Assigned task: In the records below, find each line with "color" and copy it.

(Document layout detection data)
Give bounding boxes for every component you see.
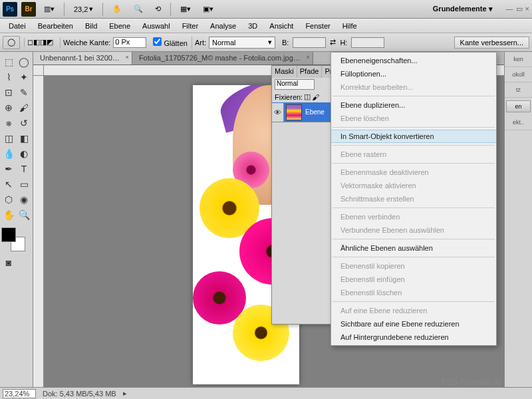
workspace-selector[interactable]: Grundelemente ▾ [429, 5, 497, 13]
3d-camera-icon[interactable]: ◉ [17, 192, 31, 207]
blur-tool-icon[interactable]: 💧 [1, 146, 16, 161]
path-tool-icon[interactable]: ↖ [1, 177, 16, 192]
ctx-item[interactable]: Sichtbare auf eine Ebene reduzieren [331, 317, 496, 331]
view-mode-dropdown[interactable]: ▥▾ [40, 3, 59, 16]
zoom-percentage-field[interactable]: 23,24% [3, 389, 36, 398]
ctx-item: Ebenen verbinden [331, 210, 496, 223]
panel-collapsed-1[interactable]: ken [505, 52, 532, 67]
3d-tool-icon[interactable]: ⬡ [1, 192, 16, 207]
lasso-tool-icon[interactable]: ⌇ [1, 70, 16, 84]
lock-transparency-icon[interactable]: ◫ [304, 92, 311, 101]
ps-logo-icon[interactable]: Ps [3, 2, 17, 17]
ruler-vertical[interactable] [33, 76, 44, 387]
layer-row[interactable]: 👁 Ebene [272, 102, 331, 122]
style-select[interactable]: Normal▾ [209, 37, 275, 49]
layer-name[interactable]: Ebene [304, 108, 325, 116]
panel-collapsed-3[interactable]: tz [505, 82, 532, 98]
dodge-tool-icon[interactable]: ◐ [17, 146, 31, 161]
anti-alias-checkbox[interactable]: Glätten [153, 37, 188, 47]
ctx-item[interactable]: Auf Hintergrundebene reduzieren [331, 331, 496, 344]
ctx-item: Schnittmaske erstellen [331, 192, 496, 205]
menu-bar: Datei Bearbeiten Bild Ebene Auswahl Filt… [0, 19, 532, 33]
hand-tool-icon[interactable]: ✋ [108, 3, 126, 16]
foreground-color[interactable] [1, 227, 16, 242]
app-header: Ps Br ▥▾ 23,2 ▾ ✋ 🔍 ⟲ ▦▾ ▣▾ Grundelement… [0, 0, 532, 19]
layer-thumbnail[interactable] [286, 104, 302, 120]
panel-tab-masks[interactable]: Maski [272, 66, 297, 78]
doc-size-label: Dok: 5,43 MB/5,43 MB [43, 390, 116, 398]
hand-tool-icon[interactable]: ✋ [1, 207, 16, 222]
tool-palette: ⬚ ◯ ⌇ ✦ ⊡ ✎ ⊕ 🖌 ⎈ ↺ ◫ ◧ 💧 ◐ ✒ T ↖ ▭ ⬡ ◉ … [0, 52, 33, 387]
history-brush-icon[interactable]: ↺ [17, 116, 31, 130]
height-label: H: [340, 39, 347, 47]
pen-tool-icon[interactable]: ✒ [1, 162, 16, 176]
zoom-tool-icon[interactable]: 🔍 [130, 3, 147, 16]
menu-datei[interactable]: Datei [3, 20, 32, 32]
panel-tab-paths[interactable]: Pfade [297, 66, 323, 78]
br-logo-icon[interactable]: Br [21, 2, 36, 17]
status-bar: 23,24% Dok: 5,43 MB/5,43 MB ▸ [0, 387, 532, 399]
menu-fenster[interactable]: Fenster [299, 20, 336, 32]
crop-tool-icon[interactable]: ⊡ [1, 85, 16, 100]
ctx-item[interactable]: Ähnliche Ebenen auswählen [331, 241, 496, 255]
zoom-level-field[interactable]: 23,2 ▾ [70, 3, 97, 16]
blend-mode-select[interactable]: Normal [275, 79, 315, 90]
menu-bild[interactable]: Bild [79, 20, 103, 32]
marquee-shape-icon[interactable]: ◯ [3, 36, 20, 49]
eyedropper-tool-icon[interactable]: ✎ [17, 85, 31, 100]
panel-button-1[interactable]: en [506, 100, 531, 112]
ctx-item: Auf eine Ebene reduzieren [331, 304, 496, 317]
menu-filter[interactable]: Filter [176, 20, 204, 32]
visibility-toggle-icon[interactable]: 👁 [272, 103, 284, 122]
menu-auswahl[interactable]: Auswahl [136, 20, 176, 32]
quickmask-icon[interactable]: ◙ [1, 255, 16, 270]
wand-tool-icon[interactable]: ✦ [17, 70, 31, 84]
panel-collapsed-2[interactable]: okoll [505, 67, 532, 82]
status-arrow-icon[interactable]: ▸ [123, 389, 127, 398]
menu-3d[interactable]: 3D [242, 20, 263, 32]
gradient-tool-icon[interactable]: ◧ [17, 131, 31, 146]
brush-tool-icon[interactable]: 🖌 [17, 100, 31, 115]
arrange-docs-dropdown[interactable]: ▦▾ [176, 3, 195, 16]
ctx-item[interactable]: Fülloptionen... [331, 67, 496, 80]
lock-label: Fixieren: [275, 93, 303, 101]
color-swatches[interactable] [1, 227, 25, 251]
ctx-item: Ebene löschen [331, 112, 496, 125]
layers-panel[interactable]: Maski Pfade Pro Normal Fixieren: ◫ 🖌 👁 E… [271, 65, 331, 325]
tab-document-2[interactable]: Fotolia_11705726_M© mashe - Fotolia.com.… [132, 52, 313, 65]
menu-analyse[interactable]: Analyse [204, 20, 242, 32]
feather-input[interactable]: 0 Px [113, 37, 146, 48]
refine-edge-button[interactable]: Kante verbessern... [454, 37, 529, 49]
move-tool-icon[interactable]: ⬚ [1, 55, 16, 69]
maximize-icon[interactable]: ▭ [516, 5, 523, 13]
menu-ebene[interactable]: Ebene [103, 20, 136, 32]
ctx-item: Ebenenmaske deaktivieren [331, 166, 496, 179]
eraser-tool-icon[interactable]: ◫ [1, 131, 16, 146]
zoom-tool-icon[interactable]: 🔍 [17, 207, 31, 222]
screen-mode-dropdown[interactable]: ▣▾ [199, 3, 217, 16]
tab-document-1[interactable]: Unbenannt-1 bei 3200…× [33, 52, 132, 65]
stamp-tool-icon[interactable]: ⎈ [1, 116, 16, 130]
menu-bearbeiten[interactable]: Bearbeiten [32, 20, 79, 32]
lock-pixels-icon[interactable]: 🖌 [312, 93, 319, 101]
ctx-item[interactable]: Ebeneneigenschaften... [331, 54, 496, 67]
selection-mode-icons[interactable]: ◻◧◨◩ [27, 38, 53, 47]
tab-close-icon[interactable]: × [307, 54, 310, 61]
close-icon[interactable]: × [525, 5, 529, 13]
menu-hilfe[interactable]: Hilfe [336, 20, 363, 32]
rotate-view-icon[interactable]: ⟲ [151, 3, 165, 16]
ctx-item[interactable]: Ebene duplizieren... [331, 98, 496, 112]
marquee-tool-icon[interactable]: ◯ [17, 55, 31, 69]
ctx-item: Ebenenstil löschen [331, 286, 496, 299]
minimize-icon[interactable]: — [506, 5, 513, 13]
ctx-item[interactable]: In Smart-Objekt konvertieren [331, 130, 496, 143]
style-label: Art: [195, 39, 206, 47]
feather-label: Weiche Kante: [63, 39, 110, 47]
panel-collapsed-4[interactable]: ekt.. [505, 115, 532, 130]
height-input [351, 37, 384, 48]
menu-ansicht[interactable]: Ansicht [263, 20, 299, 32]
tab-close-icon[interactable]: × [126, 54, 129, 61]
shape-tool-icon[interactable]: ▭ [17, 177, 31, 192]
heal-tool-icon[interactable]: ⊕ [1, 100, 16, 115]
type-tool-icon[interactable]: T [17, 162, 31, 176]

Written response:
foreground-color[interactable] [1, 227, 16, 242]
color-swatches[interactable] [1, 227, 25, 251]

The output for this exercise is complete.